05-26-2016 07:38 AM - edited 03-10-2019 11:48 PM
I am curious to get your feedback on the best order to authorize devices in the Authorization Policy.
Currently we have it set for First Matched Rule Applies, and have the rules set up like this:
1: Wireless Blacklist devices --> Denied
2: MAB devices --> Allowed
3: Profiled devices --> Allowed
4: Dot1x Wired devices --> Allowed
5: Dot1x wireless devices --> Allowed
6: Guest wireless --> Allowed
7: Guest wired --> Allowed
8: Default --> Denied
Should we be authorizing profiled devices first, dot1x devices first, etc?
Solved! Go to Solution.
05-26-2016 10:48 AM
Hi
Your order seems correct.
First of all, you can use policy-set in order to apply different rules for wired and wireless. With this feature, you can also do different rules based on ssid for example...

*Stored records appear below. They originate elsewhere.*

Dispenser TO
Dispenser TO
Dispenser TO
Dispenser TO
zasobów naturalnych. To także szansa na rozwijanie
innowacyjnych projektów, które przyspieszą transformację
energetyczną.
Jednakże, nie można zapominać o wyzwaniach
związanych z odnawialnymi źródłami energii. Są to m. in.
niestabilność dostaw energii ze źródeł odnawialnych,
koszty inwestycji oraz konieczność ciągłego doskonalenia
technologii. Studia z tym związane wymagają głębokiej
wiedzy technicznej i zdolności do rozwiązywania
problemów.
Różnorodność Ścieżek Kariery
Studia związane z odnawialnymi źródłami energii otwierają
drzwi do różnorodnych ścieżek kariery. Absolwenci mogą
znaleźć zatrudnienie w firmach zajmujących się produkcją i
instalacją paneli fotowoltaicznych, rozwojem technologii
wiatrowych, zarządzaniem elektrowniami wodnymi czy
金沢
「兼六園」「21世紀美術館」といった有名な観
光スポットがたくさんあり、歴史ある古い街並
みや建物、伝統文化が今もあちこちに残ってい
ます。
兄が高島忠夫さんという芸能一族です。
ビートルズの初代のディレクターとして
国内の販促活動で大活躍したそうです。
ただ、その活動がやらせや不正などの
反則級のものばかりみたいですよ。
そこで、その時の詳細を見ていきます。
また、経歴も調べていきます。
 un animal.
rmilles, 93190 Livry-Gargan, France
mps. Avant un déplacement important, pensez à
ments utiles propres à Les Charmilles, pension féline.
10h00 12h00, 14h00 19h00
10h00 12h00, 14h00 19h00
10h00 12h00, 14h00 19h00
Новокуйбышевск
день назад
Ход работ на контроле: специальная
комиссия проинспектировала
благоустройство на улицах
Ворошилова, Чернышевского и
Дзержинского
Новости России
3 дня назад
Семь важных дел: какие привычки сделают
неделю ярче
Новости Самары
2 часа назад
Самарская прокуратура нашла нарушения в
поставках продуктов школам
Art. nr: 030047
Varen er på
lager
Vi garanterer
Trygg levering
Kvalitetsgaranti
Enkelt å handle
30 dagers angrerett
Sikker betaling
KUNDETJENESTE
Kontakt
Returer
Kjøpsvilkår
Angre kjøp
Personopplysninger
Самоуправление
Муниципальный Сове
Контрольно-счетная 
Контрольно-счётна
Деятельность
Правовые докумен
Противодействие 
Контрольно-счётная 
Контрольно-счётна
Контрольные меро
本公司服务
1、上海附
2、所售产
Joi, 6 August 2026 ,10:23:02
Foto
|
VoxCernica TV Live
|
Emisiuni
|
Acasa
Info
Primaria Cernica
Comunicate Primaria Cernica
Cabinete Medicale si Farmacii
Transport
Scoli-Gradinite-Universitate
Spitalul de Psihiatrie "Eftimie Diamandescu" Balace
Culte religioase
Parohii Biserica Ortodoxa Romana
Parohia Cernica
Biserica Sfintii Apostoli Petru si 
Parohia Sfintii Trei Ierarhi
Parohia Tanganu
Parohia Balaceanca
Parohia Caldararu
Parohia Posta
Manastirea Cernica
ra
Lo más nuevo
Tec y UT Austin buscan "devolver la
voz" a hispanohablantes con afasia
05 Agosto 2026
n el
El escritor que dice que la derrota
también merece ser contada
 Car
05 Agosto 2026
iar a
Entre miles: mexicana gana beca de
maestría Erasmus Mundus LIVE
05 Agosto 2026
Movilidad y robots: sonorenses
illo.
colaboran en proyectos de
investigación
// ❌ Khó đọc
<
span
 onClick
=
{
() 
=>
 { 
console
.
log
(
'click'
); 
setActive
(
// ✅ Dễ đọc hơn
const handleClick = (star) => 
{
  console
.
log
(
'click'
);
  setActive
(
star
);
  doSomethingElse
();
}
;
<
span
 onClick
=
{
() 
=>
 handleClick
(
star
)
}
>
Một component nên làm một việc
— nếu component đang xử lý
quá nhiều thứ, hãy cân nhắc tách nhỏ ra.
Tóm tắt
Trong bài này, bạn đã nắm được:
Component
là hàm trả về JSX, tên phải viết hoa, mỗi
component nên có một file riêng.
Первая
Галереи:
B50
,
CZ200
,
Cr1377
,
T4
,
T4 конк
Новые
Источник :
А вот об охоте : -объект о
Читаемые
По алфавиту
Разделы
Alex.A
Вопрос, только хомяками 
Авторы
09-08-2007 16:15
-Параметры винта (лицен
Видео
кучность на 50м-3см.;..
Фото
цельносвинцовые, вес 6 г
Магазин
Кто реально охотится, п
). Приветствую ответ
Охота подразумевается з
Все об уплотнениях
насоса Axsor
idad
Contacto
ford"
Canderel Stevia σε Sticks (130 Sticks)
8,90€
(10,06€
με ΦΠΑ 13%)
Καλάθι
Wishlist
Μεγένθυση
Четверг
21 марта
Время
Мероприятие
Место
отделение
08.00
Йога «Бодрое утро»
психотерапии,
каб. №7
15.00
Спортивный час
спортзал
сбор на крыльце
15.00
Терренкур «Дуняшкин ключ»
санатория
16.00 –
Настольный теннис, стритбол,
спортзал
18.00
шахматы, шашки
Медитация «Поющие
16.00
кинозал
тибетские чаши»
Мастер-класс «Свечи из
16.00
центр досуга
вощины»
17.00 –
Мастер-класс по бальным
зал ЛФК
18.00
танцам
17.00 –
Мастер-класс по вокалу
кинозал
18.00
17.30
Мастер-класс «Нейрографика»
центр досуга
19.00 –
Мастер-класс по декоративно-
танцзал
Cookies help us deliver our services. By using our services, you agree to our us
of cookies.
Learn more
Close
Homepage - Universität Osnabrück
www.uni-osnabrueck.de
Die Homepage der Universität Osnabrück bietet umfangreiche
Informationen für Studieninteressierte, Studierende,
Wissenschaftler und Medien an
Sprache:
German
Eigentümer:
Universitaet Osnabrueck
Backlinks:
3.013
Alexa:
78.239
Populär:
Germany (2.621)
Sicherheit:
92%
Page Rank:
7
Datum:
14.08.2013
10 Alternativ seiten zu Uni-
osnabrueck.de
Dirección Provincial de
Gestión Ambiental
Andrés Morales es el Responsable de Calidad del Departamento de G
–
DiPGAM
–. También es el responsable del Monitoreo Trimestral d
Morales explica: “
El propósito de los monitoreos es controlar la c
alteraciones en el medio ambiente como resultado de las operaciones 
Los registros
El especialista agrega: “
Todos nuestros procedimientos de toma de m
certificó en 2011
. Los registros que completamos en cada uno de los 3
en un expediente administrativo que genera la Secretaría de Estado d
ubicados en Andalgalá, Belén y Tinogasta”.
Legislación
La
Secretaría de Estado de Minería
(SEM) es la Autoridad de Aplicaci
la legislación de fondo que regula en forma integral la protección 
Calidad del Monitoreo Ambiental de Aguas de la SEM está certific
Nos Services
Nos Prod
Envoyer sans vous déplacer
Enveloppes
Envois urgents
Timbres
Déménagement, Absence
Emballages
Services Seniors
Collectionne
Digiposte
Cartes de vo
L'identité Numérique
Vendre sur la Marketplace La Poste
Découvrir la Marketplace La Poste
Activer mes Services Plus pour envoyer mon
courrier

You have blacklist rule on 1st position because you don't want to give a chance to connect to a device that has been blocked.
MAB is 2nd because you want to connect some devices directly by checking mac addresses and avoid that those devices try to connect in another way.
Profiled device could be a BYOD (802.1x with certificate and device registration in a specific group). You already know those devices and want them to be connected and avoid that they are going to do again a simple dot1x process or doing again all registration process.
Theblogic is the same for all rules with at the end a deny to block all unknown devices that couldn't connect in a way you have decided on your network.
Saying that order is correct could be difficult without seeing all rules (conditions and results).
By reading conditions and results you can define order. Because some devices can authenticate in different ways but not the way you have decided. That's why order is important.
As you said, it's 1st match rule like a firewall from top to down.
Thanks. Hope this is clear enough.
05-26-2016 10:48 AM
Hi
Your order seems correct.
First of all, you can use policy-set in order to apply different rules for wired and wireless. With this feature, you can also do different rules based on ssid for example...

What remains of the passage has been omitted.